Consumer Reports tests streming sticks


ORLANDO, Fla. – If you're looking to stream video from the Internet but don't have a smart TV, you may nwant to pick up a streaming stick.

It's a simple, inexpensive way to watch online content on your television.

Streaming sticks are about the size of a USB thumb drive. They plug right into a TV's HDMI input, and connect to your home Wi-Fi—making any TV a smartTV.

Consumer Reports looked at three: the Amazon Fire TV Stick, the Roku Streaming stick, and Google Chromecast.

 For around $35, Google Chromecast is the least expensive, but to operate it you need a smartphone or tablet loaded with the Chromecast app.

Chromecast is a bit different from the others in that you use your own device—a tablet, a smartphone, or a laptop computer—to access the content, such as Netflix or HBO, then you wirelessly send it, or cast it, to your TV.

 For around $50, the Roku Streaming stick also lets you download a remote-control app and use your phone or tablet, but it comes with a handy Wi-Fi remote as well.

Roku has the most channels of any of the sticks and lets you know when newer movies are available to stream.

Keep in mind that with any of those sticks, you're still going to have to pay for any
content that's not free.

That's one advantage to the $40 Fire TV stick.

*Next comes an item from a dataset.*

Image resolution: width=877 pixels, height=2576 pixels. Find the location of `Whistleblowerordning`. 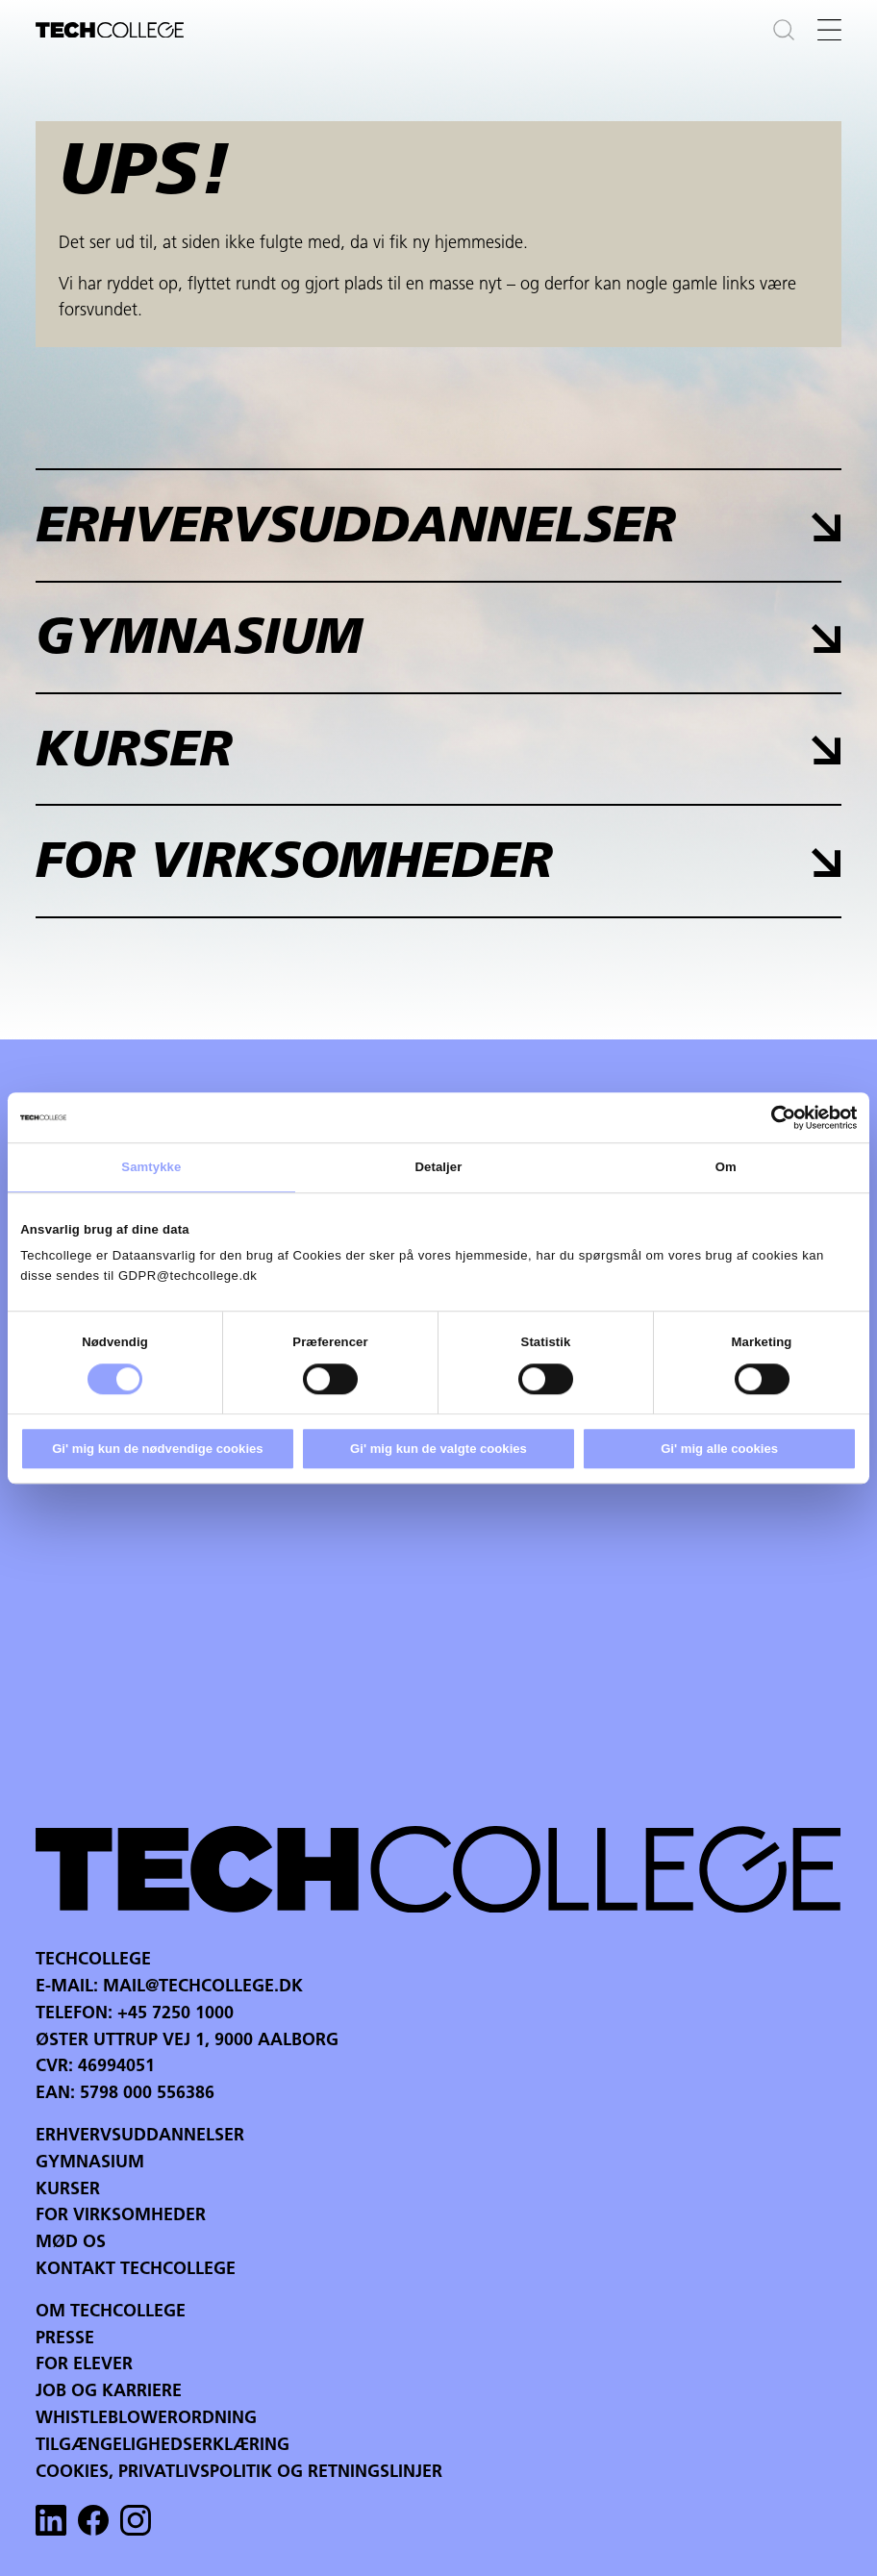 Whistleblowerordning is located at coordinates (146, 2419).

You get Amazon Prime movies and music at no extra charge if you're already an Amazon Prime subscriber. It works with the included remote or your phone or tablet for features including voice search.

If you're in the market for a new streaming media player and you'd prefer a more
conventional set-top box-style player, you might want to consider any of the three Roku boxes.

They earned the top spots in Consumer Reports' Ratings of streaming devices.